This corpus will be our labeled training set. Using these ham/spam examples, we'll train a machine learning model to learn to discriminate between ham/spam automatically. Then, with a trained model, we'll be able to classify arbitrary unlabeled messages as ham or spam. It can be seen that the first word in each line is ham or spam and you will found the content of the sms after in the line. You will only perform text analytics on the content to detect the spam sms.

As a first step, we need to read the data from the sms.txt file and create the target and data list.

                #open the f i l e in the directory
                file = open("C:/data/sms.txt","r")
                line = file.readline()
                target =[ ]
                data =[ ]
                while 1:
                    # split each line in a list , the delimiters are removed
                    line = file.readline().split()
                    # stop reading when the len of the line is equal to zero
                    if len(line) ==0:
                        break
                    target.append(line[0])
                    del(line[0])
                    data.append(line)
                file.close()

As a second step, we need to create a dictionary of words and their frequency. For this task, training set of half sms is utilized.
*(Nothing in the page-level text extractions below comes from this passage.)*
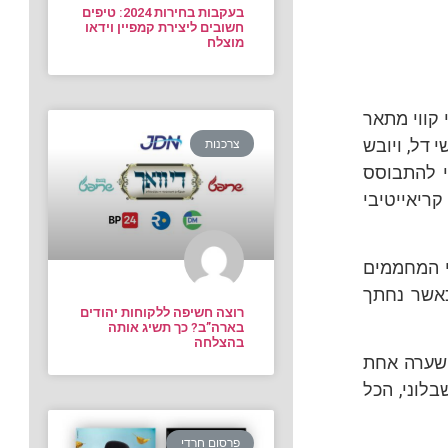
בעקבות בחירות 2024: טיפים
חשובים ליצירת קמפיין וידאו
מוצלח
 קווי מתאר
 דל, ויובש
צרכנות
לי להתבוסס
ריאייטיבי
יי המחממים
כאשר נחתך
רוצה חשיפה ללקוחות יהודים
בארה”ב? כך תשיג אותה
בהצלחה
ר שערה אחת
בלוני, הכל
פרסום חרדי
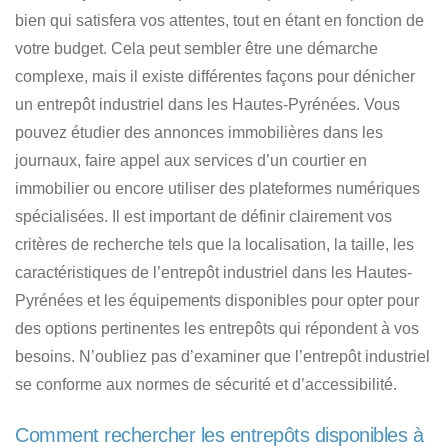
bien qui satisfera vos attentes, tout en étant en fonction de
votre budget. Cela peut sembler être une démarche
complexe, mais
il existe différentes façons pour dénicher
un entrepôt industriel dans les Hautes-Pyrénées
. Vous
pouvez étudier des annonces immobilières dans les
journaux, faire appel aux services d’un courtier en
immobilier ou encore utiliser des plateformes numériques
spécialisées. Il est important de définir clairement
vos
critères de recherche tels que la localisation, la taille, les
caractéristiques de l’entrepôt industriel dans les Hautes-
Pyrénées
et les équipements disponibles pour opter pour
des options pertinentes les entrepôts qui répondent à vos
besoins. N’oubliez pas d’examiner que
l’entrepôt industriel
se conforme aux normes de sécurité et d’accessibilité
.
Comment rechercher les entrepôts disponibles à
            def make_Dictionary(traindir):
                allwords = []
                # create a list of all words
                # to do
                for i in range (len(data)):
                    for j in range (len(data[i])):
                        allwords += data [j]
                dictionary = Counter(allwords)
                # Paste code for non-word removal here
                return dictionary

Once the dictionary is created we can add just a few lines to the above function to remove non-words about which we talked in the first step. You have also to remove absurd single characters in the dictionary which are irrelevant here.

            list_to_remove = dictionary.keys()
            for item in list_to_remove:
                if item.isalpha() == False:
                    del dictionary[item]
                elif len(item)== 1:
                    del dictionary[item]
            dictionary = dictionary.most_common(3000)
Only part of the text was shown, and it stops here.